Biology is a field where work tends to be based on hypotheses. The approach is always the same. You start off with a hypothesis and then test whether or not it is correct. However, systems biology opens the doors to a completely different way of thinking: ‟The initial hypothesis is perhaps not based on an observation which researchers can make straightaway, and it may be that we have to take a step backwards to observe the system by not looking just at the behaviour of a gene or a protein, but by measuring, as far as we can, all the proteins, all the genes, and all the small molecules. The hypothesis may emerge from our observation of the system and the data we have harvested,” Professor Fraenkel explains. This is where his innovative side comes into play: ‟My greatest innovation has been to offer a holistic interpretation of the data.” Working hand in hand with a team of ten researchers around him on a daily basis, Fraenkel is trying to build a single model incorporating all types of data – and in so doing to radically change the entire approach to biology. The scientific community is still rather doubtful about this innovative method of learning biology, although the Professor’s work has won recognition on many occasions. Fraenkel has received a number of awards and works with research teams in Europe, notably in Italy, who specialise in serious illnesses and machine learning, which is a sub-field of Artificial Intelligence.

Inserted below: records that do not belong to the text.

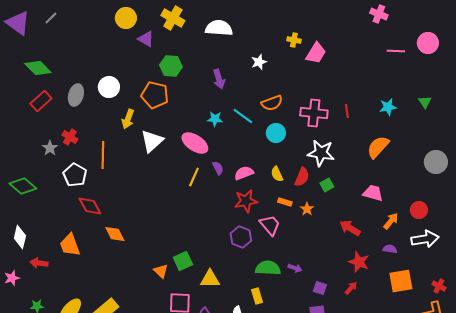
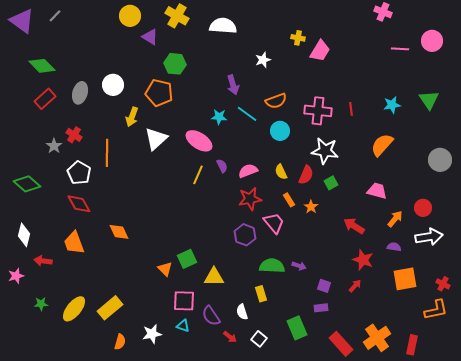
purple arrow: (219, 79) -> (233, 85), moved
green triangle: (425, 102) -> (429, 100), size x1.5
orange rectangle: (285, 202) -> (289, 200), turned 40
red diamond: (90, 206) -> (79, 204), moved

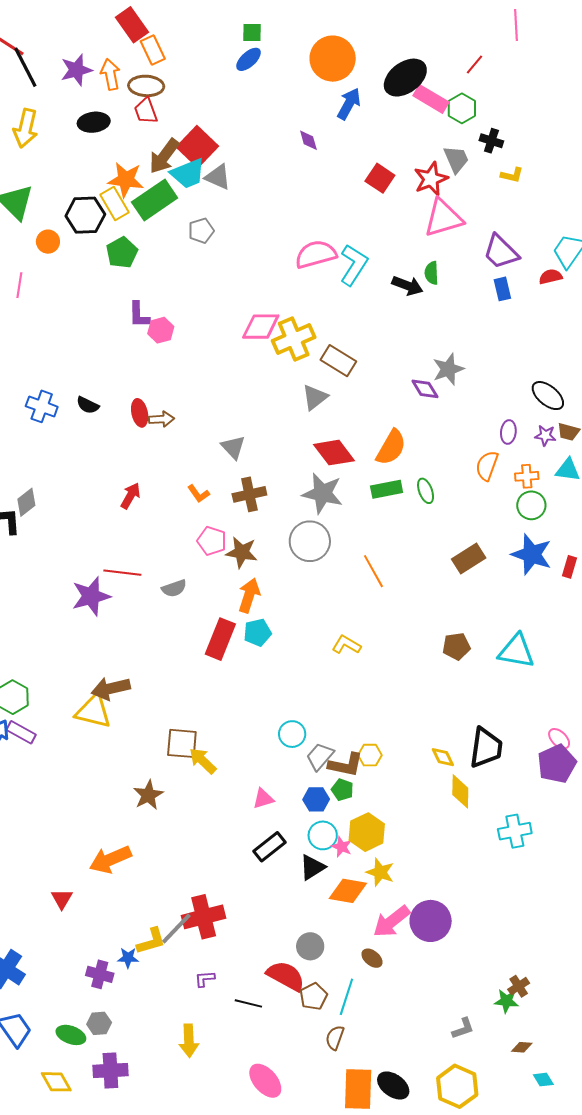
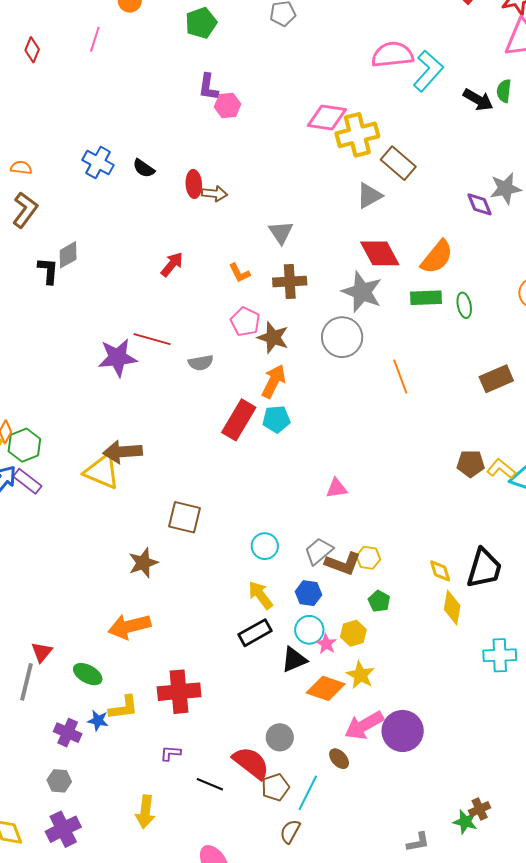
yellow L-shape: (346, 645) -> (501, 469), moved
cyan circle: (292, 734) -> (265, 546), moved
yellow arrow: (203, 761) -> (260, 595), moved
green pentagon: (342, 790) -> (379, 601), moved
pink triangle: (263, 799) -> (337, 488), moved
yellow hexagon: (367, 832) -> (353, 633), size x0.7
orange arrow: (110, 859) -> (129, 626), moved
gray line: (176, 928) -> (26, 682), moved, turned -39
green ellipse: (71, 1035) -> (88, 674), moved
purple cross: (110, 1071) -> (63, 829), turned -32

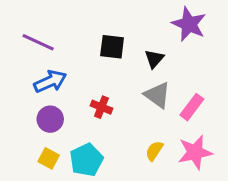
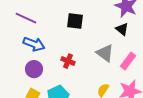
black triangle: (154, 59) -> (122, 29), moved, turned -32
blue arrow: (50, 81) -> (34, 44), turned 45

Systems biologist Professor Fraenkel is looking to boost progress in medical research
What impact is his work having?
At the present time Fraenkel and his colleagues are not yet able to present any concrete results from their work. However, they have high ambitions: to find far more effective, more targeted treatments for illnesses, and fast.
Their technique enables them to identify key interactions between cells, which means they do not have to take a view skewed by hypotheses based on inadequate observations. ‟We try to identify which genes or proteins we really have to worry about,” he stresses. They hope in the near future to be able to respond quickly to viruses such as Ebola, providing treatments that really work. At the moment the team is busy focusing on degenerative illnesses such as Huntington’s disease and Glioblastoma, a type of brain tumour.
So what does the future hold for data-driven biology ?
‟Data is a central component for the future of biology.” Ernest Fraenkel believes that in the coming years researchers will be able to incorporate directly into patient data the sort of molecular data on which they focus in their work, i.e. data collected on patients in hospitals. ‟Being able to collect all the data and analyse it together simultaneously could prove a real catalyst in the fight against serious illness,” he argues. However, drawing on databases built up by pharmaceutical companies and getting hold of tests results that are not yet available for research purposes is likely to prove a considerable challenge. Another hurdle to surmount will be social policy issues relating to the use of personal data. ‟How can we protect patients? How can we reassure patients that their data is being used properly?” These types of questions need answering and must be resolved if medical science is to make further progress.